I sat in a beach chair at dawn, watching the sun rise over the Indian Ocean. Our organization was holding meetings was there, 20 kilometers north of Dar es Salaam, Tanzania. I had woken up early with jetlag and had a few moments to appreciate the beauty and sounds of the sea before the meeting began.
Sitting in the beach chair was peaceful and relaxing. I closed my eyes for a minute and listened to the waves roll in.
When I opened my eyes a minute later, I noticed that washed up on the shore, about three feet in front of me, was an industrial light bulb just waiting to be stepped on. As I learned later that day, so much trash from Dar es Salaam washes up on the shore that, morning and night, a crew rakes bushels of plastic and garbage off the beach. So, my morning bliss was irretrievably busted, and I resolved to restrict my swimming to the pool.
The meetings were part of ACDI/VOCA’s MERL/COP Learning Event. MERL stands for Monitoring, Evaluation, Reporting, and Learning. And a COP is a chief of party or team leader. ACDI/VOCA implements economic development projects in developing countries. The event focused on how to use our project monitoring system to measure impact. The system is fabulous in its design and critically important for our competitiveness in this age of funding accountability.
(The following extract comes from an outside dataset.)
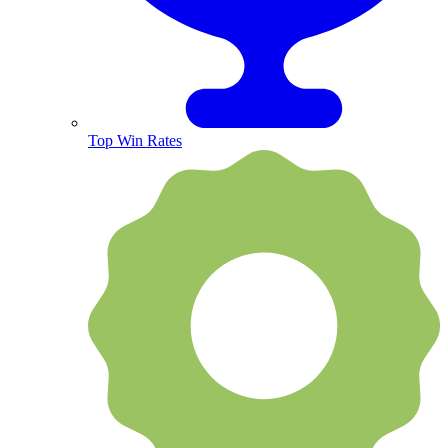
Top Win Rates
The lightbulb gave me an idea. Imagine all this trash that washes up on the beach as the economic and social restraints that limit a people’s ability to succeed and flourish. And imagine the development work that we at ACDI/VOCA do as removing those restraints. We help the developing country show its beauty — its real, unbridled self. Every morning and evening, we bring out the rakes and trash bags. Then, at some point, we realize that the long-term solution really is to stop the trash at its source, to build a sanitation collection network in Dar es Salaam. Now we’re talking sustainable development.
I spent a week attending meetings with 50, brilliant professionals from South America, Asia, and East and West Africa. I came to admire my ACDI/VOCA colleagues for their acumen, drive, and search for a better way to measure program impact. When done right, our MERL system measures the impact of our programs in real time, turning into a functioning management information system. In Ghana, for example, our MERL system tracks 122,000 smallholder farmers as they learn and cultivate. Our system reveals that farmers who take our best practices farming workshop and soy farming training realize a 30 percent boost in productivity that same season. Now that is cleaning a beach!